The broader impact of this research, contingent on completion of the validation roadmap, extends across three communities. For forensic pathologists and accident reconstruction specialists, the framework offers a systematic, physics-grounded basis for addressing specific contested reconstruction questions—disputed vehicle speed, pedestrian posture at impact, and physiological state—with explicitly bounded uncertainty rather than expert intuition alone. For traffic-safety engineers and policymakers, the vehicle-class sensitivity analysis (Section 3.4) and the bimodal architecture provide a diagnostic basis for understanding how vehicle-front geometry and sensing infrastructure interact to determine reconstruction reliability, informing both vehicle design standards and roadside infrastructure policy.
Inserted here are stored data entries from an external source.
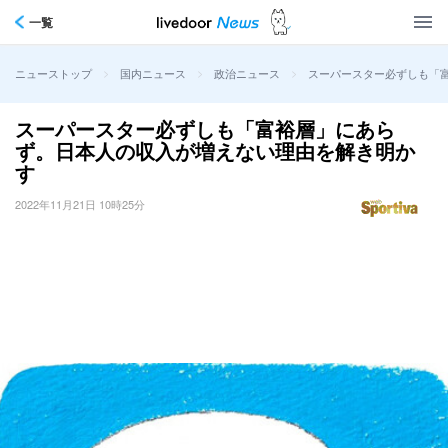
一覧
>
>
>
スーパースター必ずしも「
ニューストップ
国内ニュース
政治ニュース
スーパースター必ずしも「富裕層」にあら
ず。日本人の収入が増えない理由を解き明か
す
2022年11月21日 10時25分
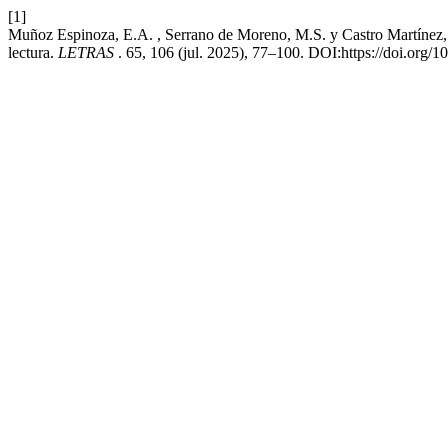
[1]
Muñoz Espinoza, E.A. , Serrano de Moreno, M.S. y Castro Martínez, E
lectura.
LETRAS
. 65, 106 (jul. 2025), 77–100. DOI:https://doi.org/1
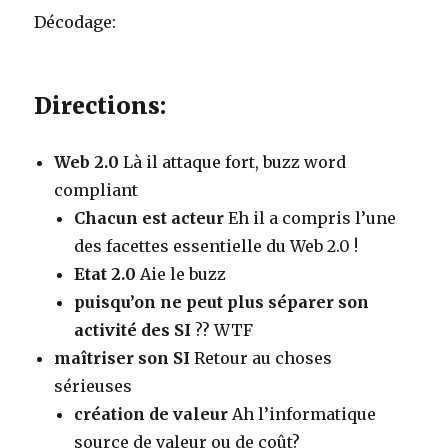
Décodage:
Directions:
Web 2.0
Là il attaque fort, buzz word
compliant
Chacun est acteur
Eh il a compris l’une
des facettes essentielle du Web 2.0 !
Etat 2.0
Aie le buzz
puisqu’on ne peut plus séparer son
activité des SI
?? WTF
maîtriser son SI
Retour au choses
sérieuses
création de valeur
Ah l’informatique
source de valeur ou de coût?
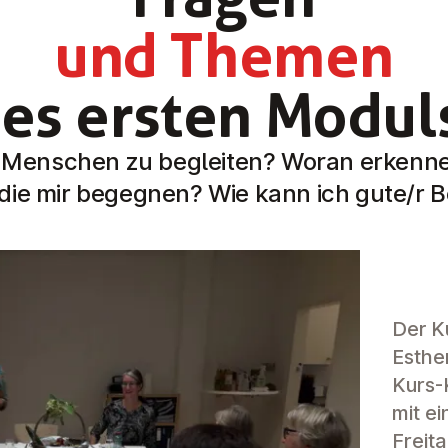
und Themen
es ersten Modul
, Menschen zu begleiten? Woran erkenne 
ie mir begegnen? Wie kann ich gute/r Be
Der K
Esthe
Kurs-
mit e
Freit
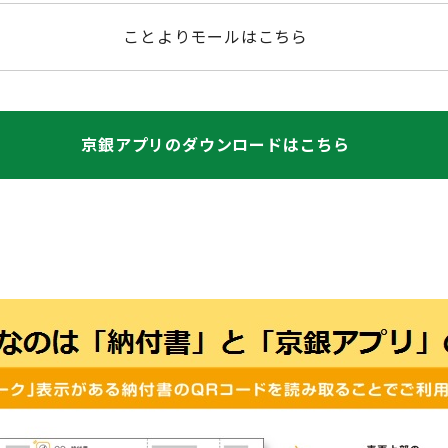
ことよりモールはこちら
京銀アプリのダウンロードはこちら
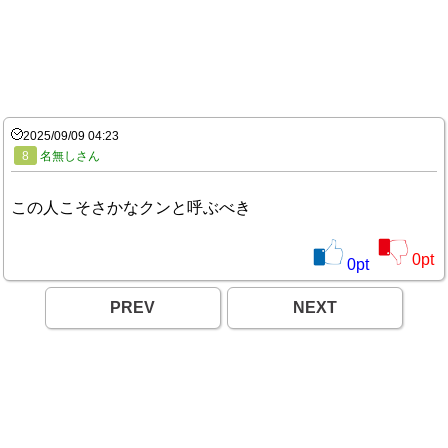
2025/09/09 04:23
8
名無しさん
この人こそさかなクンと呼ぶべき
0
pt
0
pt
PREV
NEXT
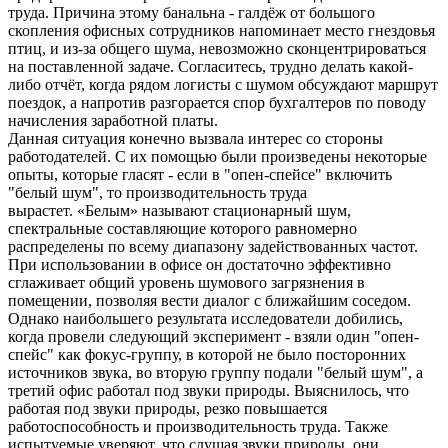
труда. Причина этому банальна - галдёж от большого
скопления офисных сотрудников напоминает место гнездовья
птиц, и из-за общего шума, невозможно сконцентрироваться
на поставленной задаче. Согласитесь, трудно делать какой-
либо отчёт, когда рядом логисты с шумом обсуждают маршрут
поездок, а напротив разгорается спор бухгалтеров по поводу
начисления заработной платы.
Данная ситуация конечно вызвала интерес со стороны
работодателей. С их помощью были произведены некоторые
опыты, которые гласят - если в "опен-спейсе" включить
"белый шум", то производительность труда
вырастет. «Белым» называют стационарный шум,
спектральные составляющие которого равномерно
распределены по всему диапазону задействованных частот.
При использовании в офисе он достаточно эффективно
сглаживает общий уровень шумового загрязнения в
помещении, позволяя вести диалог с ближайшим соседом.
Однако наибольшего результата исследователи добились,
когда провели следующий эксперимент - взяли один "опен-
спейс" как фокус-группу, в которой не было посторонних
источников звука, во вторую группу подали "белый шум", а
третий офис работал под звуки природы. Выяснилось, что
работая под звуки природы, резко повышается
работоспособность и производительность труда. Также
испытуемые уверяют, что слушая звуки природы, они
For the sensor fusion and signal-processing community, the framework demonstrates how physics-justified architectural constraints—vehicle-class coefficients, cadaveric biomechanical thresholds, and noise-optimal differentiation—can be directly encoded into a machine learning input representation to produce a system whose outputs are both data-driven and physically interpretable. The five-phase validation roadmap (Table 9) defines the full empirical programme required to advance this framework from simulation to operational deployment. No forensic deployment is proposed until Phase 5 is complete and a multi-site known error rate has been formally established. Collaboration from specialists in sensor engineering, signal processing, forensic biomechanics, and legal medicine is invited to advance this methodology through its validation programme. The present manuscript reports only theoretical and simulation-based framework behaviour under controlled assumptions and must not be interpreted as evidence of operational forensic accuracy.